In the records below, find each line holding the word "autres" and copy it.

*****

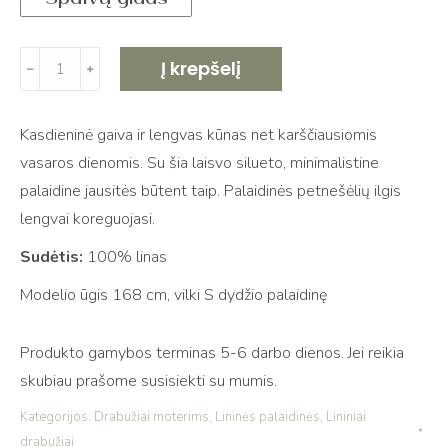
produkto
Į krepšelį
﹣
﹢
kiekis:
Lininė
Kasdieninė gaiva ir lengvas kūnas net karščiausiomis
palaidinė
vasaros dienomis. Su šia laisvo silueto, minimalistine
su
palaidine jausitės būtent taip. Palaidinės petnešėlių ilgis
petnešėlėmis
lengvai koreguojasi.
LINDA
black
Sudėtis:
100% linas
Modelio ūgis 168 cm, vilki S dydžio palaidinę
Produkto gamybos terminas 5-6 darbo dienos. Jei reikia
skubiau prašome susisiekti su mumis.
Kategorijos:
Drabužiai moterims
,
Lininės palaidinės
,
Lininiai
drabužiai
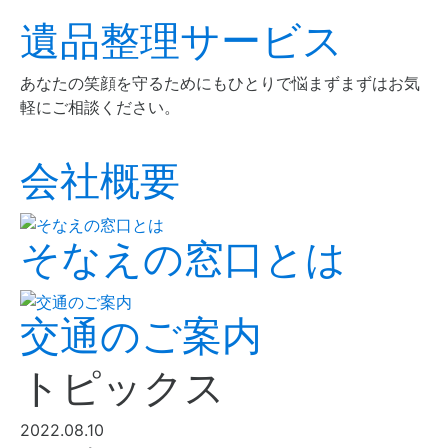
遺品整理サービス
あなたの笑顔を守るためにもひとりで悩まずまずはお気
軽にご相談ください。
会社概要
そなえの窓口とは
交通のご案内
トピックス
2022.08.10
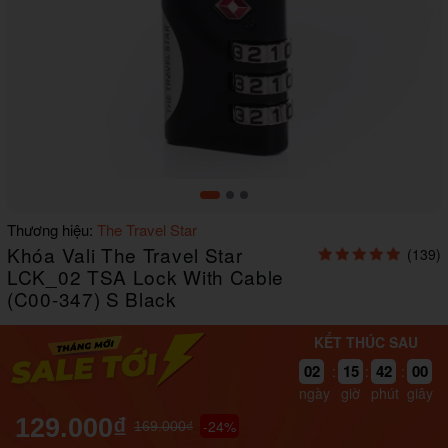
Item
Thương hiệu:
The Travel Star
1
Khóa Vali The Travel Star
(139)
of
3
LCK_02 TSA Lock With Cable
(C00-347) S Black
KẾT THÚC SAU
42
00
02
15
:
:
:
41
59
ngày
giờ
phút
giây
129.000₫
-24%
169.000₫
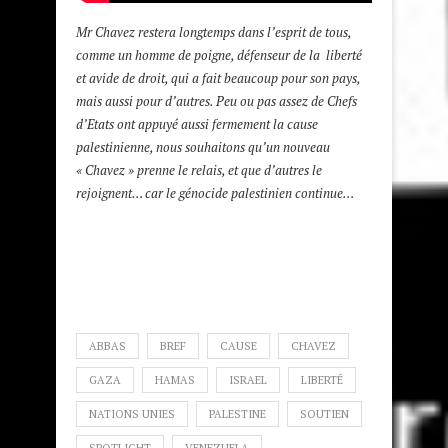
Mr Chavez restera longtemps dans l’esprit de tous,
comme un homme de poigne, défenseur de la liberté
et avide de droit, qui a fait beaucoup pour son pays,
mais aussi pour d’autres. Peu ou pas assez de Chefs
d’Etats ont appuyé aussi fermement la cause
palestinienne, nous souhaitons qu’un nouveau
« Chavez » prenne le relais, et que d’autres le
rejoignent… car le génocide palestinien continue…
ABBAS
BREF
CAUSE
CHAVEZ
GAZA
HAMAS
ISRAEL
LIBERTÉ
NATIONS UNIES
PALESTINE
SOUTIEN
SPOTLIGHT
VENEZUELA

*****

§ Your response:
mais aussi pour d’autres. Peu ou pas assez de Chefs
« Chavez » prenne le relais, et que d’autres le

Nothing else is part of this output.